尾上先生、やっぱり天才でいらっしゃる...
第3弾以降も、楽しみにお待ちしております。
こんなにも壮絶な愛の物語を、初めて読んだ気がします。
資紀が初めて優しく希を抱いた、その直後の壮絶なシーン。
仕事帰りに電車の中で読んでいて、思わず「え」と声が出て、力が抜けていくような感覚に手が震えて。。
走って家に帰り、たった今読み終わったけど。
読み進めれば進めるほど、資紀の計り知れないほどの愛が感じられて、泣かずにはいられなかった。。
希にひどく冷たく当たったこと、希の宝物を粉々に砕いたこと、そして最後に優しく抱いたことの理由ー
全てのピースが綺麗にはまった時、もう色んな思いが込み上げてきて、希と一緒に泣きました。
忘れられないのは、二人の8年後の再会シーン。「8」という数字にも意味があって…
シリウスの星の光が届くまでの、八光年が届いた二人の再会。
再会前のお話では希の涙にこちらも涙したけれど、再開直後、資紀の涙にまたもや静かに大泣き。
5歳の希の右手が海辺で挟まれて抜けなくなってしまった事件、あの時から「右手」が重要なキーポイントになっていたんだな、と。本当にすごいお話を読んでしまった、、この感動を表す語彙力がないのがもどかしい( ; ; )
これからオリオン座の話を聞いたり、見たりするにつけ、ずっとこの物語、この二人のことを思い出すだろうなと思いました。
そしてね。
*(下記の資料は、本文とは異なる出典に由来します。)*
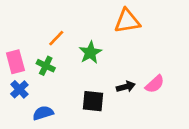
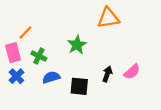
orange line: (56, 38) -> (25, 32), moved
black arrow: (126, 87) -> (107, 74), turned -56
blue semicircle: (43, 113) -> (51, 77), moved

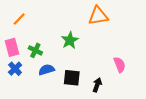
orange line: (25, 32) -> (19, 19), moved
pink semicircle: (132, 72) -> (120, 65), turned -70
black arrow: (107, 74) -> (97, 85), moved

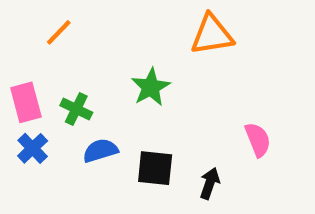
orange line: (19, 19) -> (59, 32), moved

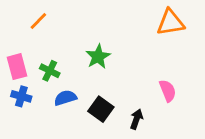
orange triangle: (212, 35) -> (170, 22), moved
blue cross: (33, 148) -> (21, 96), turned -30
black square: (155, 168) -> (101, 109), turned 30

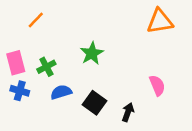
green cross: (50, 71) -> (46, 67), turned 36

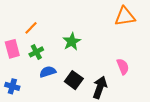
orange line: (36, 20) -> (31, 28), moved
blue cross: (20, 91) -> (12, 86), moved
black arrow: (128, 112) -> (100, 87), size x1.5

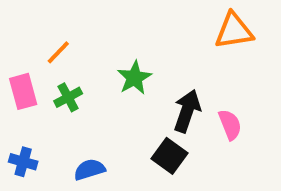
blue semicircle: (48, 72) -> (89, 169), moved
black square: (74, 80) -> (170, 156), moved
black arrow: (100, 87) -> (187, 111), moved

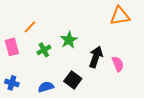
green cross: (68, 97) -> (44, 50), moved
black square: (170, 156) -> (73, 80), moved

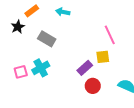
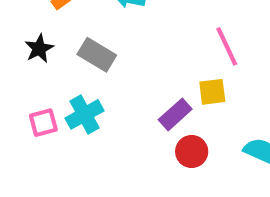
black star: (18, 27) -> (39, 48), moved

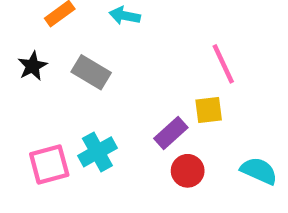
cyan cross: (84, 114) -> (97, 152), moved
pink square: (43, 123) -> (49, 165), moved, size x1.4

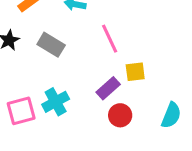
pink line: (223, 64) -> (110, 39), moved
cyan semicircle: (259, 171) -> (171, 115), turned 88

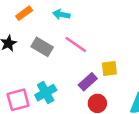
pink line: (110, 39) -> (76, 44), moved, turned -30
女性キャラも、良かったよね。
希のことを想う、光子の存在も輝いてました。お膳にそっと添えられていた花、姫金魚草。
花言葉、調べちゃったよ。「この恋に気がついて」……読んでる時にも切なさで胸がキュッとなったけれど、読後これを書いている今も胸が締め付けられます。
再会後の二人が心穏やかに、いつまでも幸せに暮らしたことを信じて、本を閉じました。
たった数年。されど数年。
激動の難しい時代に翻弄された人々の生きざまと、重みのある愛が描かれたシリーズだと思います。
今作も非常に読み応えありでした。
尾上先生の、情景が頭に浮かぶ細やかな描写が好き。
内容的にも、時代背景的にも、読んでいて楽しい気持ちになるお話ではないんですよね。
新装版2作目となる今作は、個人的には1作目と比べると少々展開にとっつきにくさを感じながら読んでいたのですが…そこはやはり尾上先生。
そのとっつきにくさや、読み進めながら感じたハラハラともやもやを計算していたのか?と思ってしまうほど、残りのページ数が減っていくに連れて上手く効いてくる。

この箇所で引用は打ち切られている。